Discussion in 'Trading' started by Port1385, Feb 14, 2009.

  1. [​IMG]
     
  2. As I mentioned before in other posts, I do see the DOW hitting 6000. Buying when it hits this level.
     
  3. empee

    empee

    whats interesting about this chart is if the "start date" is correct we are nowhere near time wise where these bottomed 2+ years. If we were past the bottoming point of the previous bears, might give some hope. but alas, not to be.
     
  4. There is one thing I would consider for timing. Things are changing MUCH faster these days... so in terms of time the same process which took 2-3 years in 20-30ies can easily take 1 year now, considering internet and other stuff which allows public to react much faster.
    Just my 5c
     
  5. Think about that theory for a moment and look at the chart. Price of the S&P is somewhat higher then the DOW 20s and the Nasdaq 00s, but lower then the Nikkei of the early 90s.

    All of the charts look similiar. All of the charts appear to have a similiar pace.

    Here are the stages I see:

    Stage 1- Price falls quickly in a "waterfall selloff" on high volume.

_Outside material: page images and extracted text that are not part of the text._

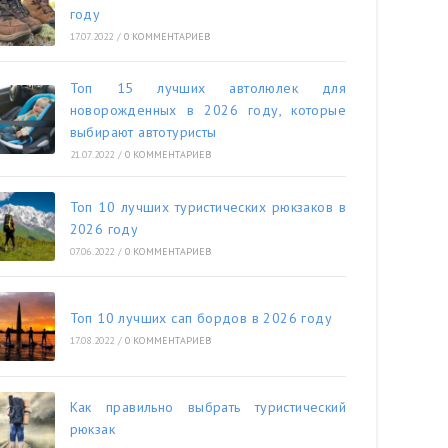
году
17.07.2022
/
0 КОММЕНТАРИЕВ
Топ 15 лучших автолюлек для
новорожденных в 2026 году, которые
выбирают автотуристы
21.07.2022
/
0 КОММЕНТАРИЕВ
Топ 10 лучших туристических рюкзаков в
2026 году
07.06.2022
/
0 КОММЕНТАРИЕВ
Топ 10 лучших сап бордов в 2026 году
17.08.2022
/
0 КОММЕНТАРИЕВ
Как правильно выбрать туристический
рюкзак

    Stage 2- Price keeps falling, but at a somewhat slower pace then the initial selloff.

    Stage 3- A bottom is reached

    Stage 4- Price meanders in an unpredictable range and there is no telling when or if there will ever be a breakout.

    My observation is that we are halfway through the selloff and a bottom is probably a year or so away. However, even when the market bottoms that doesnt mean that unemployment and other such economic indicators will bottom as well. The market also will take 2 to 3 times longer to recover then it took to sell-off. We are talking at least 6 years, but probably more like 10 years for a recovery.

    The Nikkei never recovered and continued to hit lower lows over a 20 year period despite much government intervention and a zero percent rate.

     
  6. One contradiction in there: The Nas2000 is in a particular stage on that chart still today. Unless the Nas and S&P completely diverge from one another this year, then either the Nas will not go sideways or slightly higher over the next couple yrs (as projected on that chart), or the S&P will.

    It's possible they will diverge, but it doesn't seem likely considering the growing cap overlap (S&P tech weighting is growing fast: XLK up +0.19% over past three months while 4 S&P sectors are down over -10% in same period).

    Personally, I am still holding SPY short. It's just an observation.